Tout le monde se souvient de Casimir, « le monstre gentil de l’Ile aux Enfants », cette émission populaire diffusée sur FR3 puis TF1, dans les années 1970 dont les 968 épisodes ont connu un extraordinaire succès. Et tout le monde a aussi en mémoire la bande-son de cette émission. Mais saviez-vous que son auteur n’est autre qu’ André ANELLI, résident turbiasque depuis près de vingt ans, que nous avons choisi pour notre sixième « Portrait du mois » ?

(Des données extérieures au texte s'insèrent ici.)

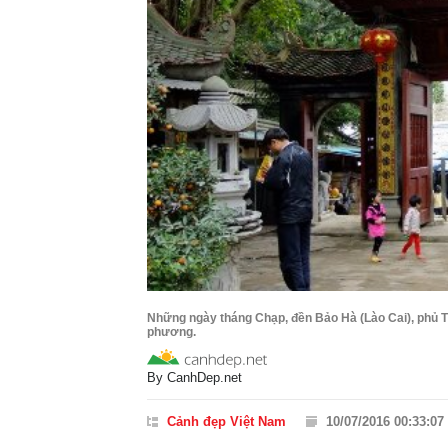
Những ngày tháng Chạp, đền Bảo Hà (Lào Cai), phủ T
phương.
By
CanhDep.net
Cảnh đẹp Việt Nam
10/07/2016 00:33:07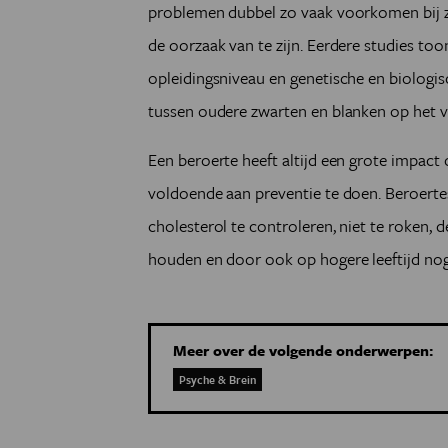
problemen dubbel zo vaak voorkomen bij zw
de oorzaak van te zijn. Eerdere studies too
opleidingsniveau en genetische en biologisc
tussen oudere zwarten en blanken op het 
Een beroerte heeft altijd een grote impact 
voldoende aan preventie te doen. Beroer
cholesterol te controleren, niet te roken, d
houden en door ook op hogere leeftijd nog a
Meer over de volgende onderwerpen:
Psyche & Brein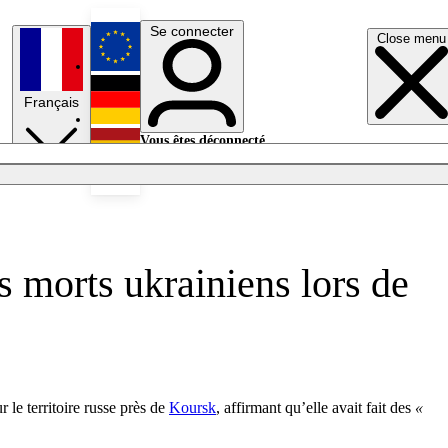
Se connecter
Close menu
English
Français
Deutsch
Vous êtes déconnecté.
Se connecter
Español
Lumières éteintes
s morts ukrainiens lors de
le territoire russe près de
Koursk
, affirmant qu’elle avait fait des
«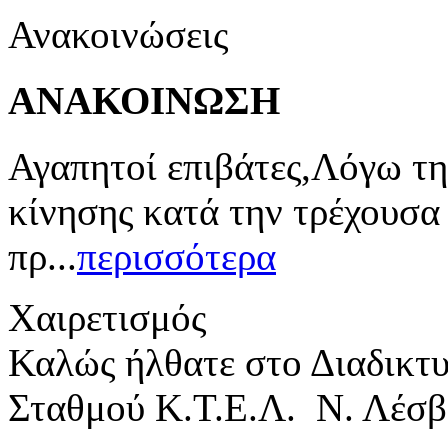
Ανακοινώσεις
ΑΝΑΚΟΙΝΩΣΗ
Αγαπητοί επιβάτες,Λόγω τη
κίνησης κατά την τρέχουσα
πρ...
περισσότερα
Χαιρετισμός
Καλώς ήλθατε στο Διαδικτ
Σταθμού Κ.Τ.Ε.Λ. Ν. Λέσβ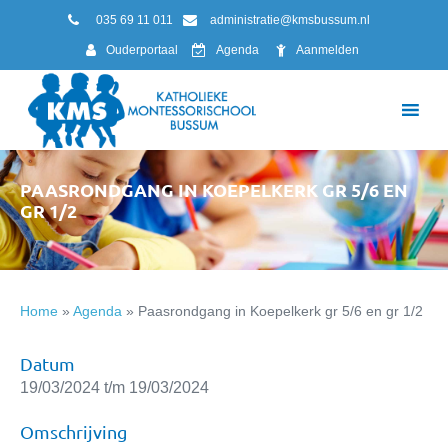
035 69 11 011
administratie@kmsbussum.nl
Ouderportaal
Agenda
Aanmelden
PAASRONDGANG IN KOEPELKERK GR 5/6 EN
GR 1/2
Home
»
Agenda
»
Paasrondgang in Koepelkerk gr 5/6 en gr 1/2
Datum
19/03/2024 t/m 19/03/2024
Omschrijving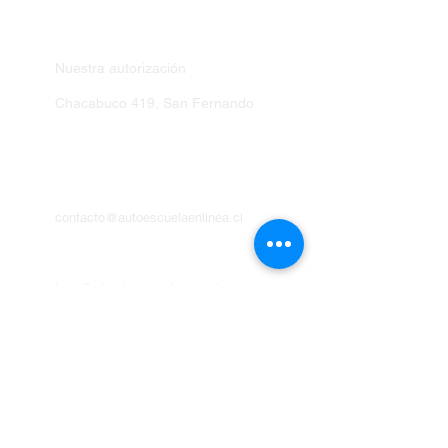
LA ESCUELA
Nuestra autorización
Chacabuco 419, San Fernando
HABLÉMOS
+56 9 75810099
contacto@autoescuelaenlinea.cl
EXPLORA
Inscríbete al curso de manejo
Exámenes de entrenamiento
Entrena las señales del tránsito
Explora nuestro blog actualizado
Libro del nuevo condutor 2026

Le Surveillant Général: « André ANELLI, vous avez 10mn de retard. Vous passerez en Conseil de Discipline »
-« Mais, M’sieu, je viens à vélo et c’est mon premier retard! »
-« Veux pas savoir! »
André ne passera pas en Conseil. Le soir même, à 15 ans, il annonce à son père: « Je ne retournerai pas à l’école, mais je te promets de réussir le concours d’entrée au Conservatoire de Paris dans trois ans! ». Le père, ouvrier, accepte. Il est lui-même musicien amateur. Clarinette et saxo, il fait les bals du samedi soir; la mère, passionnée d’opéra, mêlait déjà ses larmes à celles d’André, alors âgé de 6 ans, en écoutant La Tosca… André apprend le trombone au Conservatoire de Grenoble. Passionné et surdoué. A 15 ans, il est premier trombone de l’orchestre d’ « Holiday on ice » pour les tournées d’été, avec noeud pap et costume noir.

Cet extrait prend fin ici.